E — Future expense and likely duration of litigation and risk
[119] I have already touched on these aspects of the assessment, particularly in relation to the Stage 2 issues which would lie ahead if the proceeding is not discontinued. If the single live issue that remained were to be that relating to general damages, the policyholders involved face the real prospect that their claims might be unsuccessful, with costs following the event.
F — Recommendation of neutral parties, if any
[120] The positive support of a few policyholders for the discontinuance of the proceeding is properly to be taken into account. I record in particular the observation
60 See Setting aside Judgment, above n 11.
of one policyholder who records her belief that the plaintiffs have fought a long, hard battle and that they, and all eligible policyholders affected, need some closure. This comes from a policyholder who has received full information in relation to the Package.
G — Number of objectors and nature of objections
[121] No class member with an outstanding claim in terms of the issues covered by the Dodds litigation has opposed the application for leave to discontinue.
[122] There are two aspects to the concerns raised by Mr Dodds and Mrs Bond.
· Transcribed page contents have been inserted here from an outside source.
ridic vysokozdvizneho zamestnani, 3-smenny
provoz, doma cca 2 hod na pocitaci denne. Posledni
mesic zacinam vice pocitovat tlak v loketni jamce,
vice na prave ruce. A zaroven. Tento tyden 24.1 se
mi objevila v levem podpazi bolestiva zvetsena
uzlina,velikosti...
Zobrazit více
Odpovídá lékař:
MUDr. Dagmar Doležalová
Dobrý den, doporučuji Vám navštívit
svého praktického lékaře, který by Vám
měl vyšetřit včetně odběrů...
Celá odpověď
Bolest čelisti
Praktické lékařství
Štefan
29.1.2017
The first aspect — relating to the “third DRA” — falls outside the scope of the plaintiffs’ claims in this proceeding and cannot affect my assessment of the reasonableness of the settlement. The second — relating to the policyholders’ ability to trust the resolution process under the Package — is on my assessment appropriately addressed through arrangements as to the supervision of the Package, which will be addressed in the orders I make.
H — The presence of good faith, arms-length bargaining and the absence of collusion
[123] I am satisfied on the evidence that the settlement provided for in the Deed has been reached in good faith by the parties through arms-length negotiation. There is no suggestion of collusion.
I — The degree and nature of communications by counsel and the representative plaintiffs with class members during the litigation
[124] In the course of interlocutory proceedings the Court has been apprised of steps taken by GCA Lawyers to update class members of progress, particularly through the maintenance of a website. I am satisfied there has been appropriate communication in that regard.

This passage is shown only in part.